本作における視点人物である七十五歳の緑川遥はすでに、五十五歳の時点でアルツハイマー病を患っているのであり記憶にハンディキャップを持った人物として描かれる。そして観客が目の当たりにする舞台上で繰り広げられる光景は、実は七十五歳の遥の記憶の中の世界なのだ。物語は、五十五歳の遥がアルツハイマー病を患い、記憶に障害を抱えた人物であることが明かされた後、次は四十五歳の遥、三十五歳の遥、二十歳の遥、という形で遥が生きてきた時間を遡るよう進んでいく。つまり七十五歳の遥による自身の人生全体の回想、走馬灯に観客は寄り添っていくことになるのが本作の語りの特徴だ。

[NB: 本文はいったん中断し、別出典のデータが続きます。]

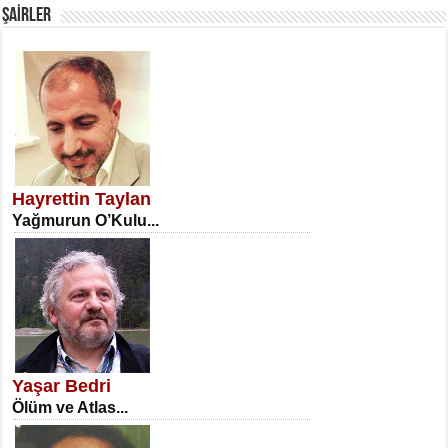
ŞAİRLER
SATILMIŞ ÜMİT ÇETİNKAYA
Erkenlik...
Hayrettin Taylan
Yağmurun O’Kulu...
NECLA DİLEK ARSLAN
Öğretmenler Günü Mahkemesi...
Yaşar Bedri
Ölüm ve Atlas...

ただ注意しなければならないのは、舞台上で繰り広げられる光景はあくまでも、老年の遥の脳内で繰り広げられる光景であって、必ずしも全てが遥の人生の中で起こった出来事ではないということだ。だから記憶の中で、本来物理的にそこに存在することができないはずの人物が現れたり、後述するように遥の人生を変えた映画『シェーン』の登場人物である馬が、なぜか遥の人生の転機にしばしば現れたりするということが起こる。本作において興味深い点は、単に緑川遥という登場人物の過去の出来事を辿るのではなく、アルツハイマー病を患った緑川遥が、「いま、ここ」で記憶を辿っていく中で見ている光景が舞台上で提示されるという点だ。

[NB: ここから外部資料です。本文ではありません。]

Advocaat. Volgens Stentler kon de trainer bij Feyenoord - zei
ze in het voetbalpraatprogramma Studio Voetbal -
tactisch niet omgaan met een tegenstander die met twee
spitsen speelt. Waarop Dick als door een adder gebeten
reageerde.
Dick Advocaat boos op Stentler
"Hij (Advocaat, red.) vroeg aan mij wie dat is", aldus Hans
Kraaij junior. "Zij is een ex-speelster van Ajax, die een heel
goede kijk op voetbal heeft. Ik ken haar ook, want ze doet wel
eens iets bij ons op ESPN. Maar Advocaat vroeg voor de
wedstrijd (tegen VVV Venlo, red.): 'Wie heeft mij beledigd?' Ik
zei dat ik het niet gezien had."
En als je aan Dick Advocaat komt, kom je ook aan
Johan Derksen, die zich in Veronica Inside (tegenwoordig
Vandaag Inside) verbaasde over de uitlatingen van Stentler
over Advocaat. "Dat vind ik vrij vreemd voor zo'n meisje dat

それは音響的な演出においても現れている。本作は全ての効果音を俳優が演じるという独特な演出方法が取られている。例えば、遥が扉を開ける演出があると、「ギイィ」という扉の音を他の俳優が直接口で言う、といった様な次第だ。この演出方法自体はももちの世界の他作品ですでに使われていた演出方法なのだそうだが、本作においては非常に功を奏していると言えるだろう。まず、そこにおいて表現される効果音は七十五歳の遥が生きている現実の世界の音もあれば、遥の回想の世界の中の音もある。ただ舞台上で表現される音としては、現実の世界と回想の世界の音との間にことさらの区別はない。つまり遥が「いま、ここ」で感じている音が表現されているのだ。また、俳優が直接口で効果音を言うことによって、まるで音が擬人化したかのように観客には思われる。例えば回想のシーンで、遥と喋っていた映画スタッフが、次のシーンでは効果音を発しているという演出があると、まるでそのスタッフの「声」が効果音という「音」に変化していったかのように観客には感じられる。本作は過去を回想していく過程で遥の頭の中に現れている現象の移り変わりを描写していく演劇であるが、上記の演出を取ることで、「人の声」が遥の頭の中で風の音や扉の軋む音といった「音」に変化していったといった印象を観客に与える。つまりこのような演出方法をとることで、遥が「いまここ」で認識している現象の聴覚的移り変わりをうまく表現することができているのだ。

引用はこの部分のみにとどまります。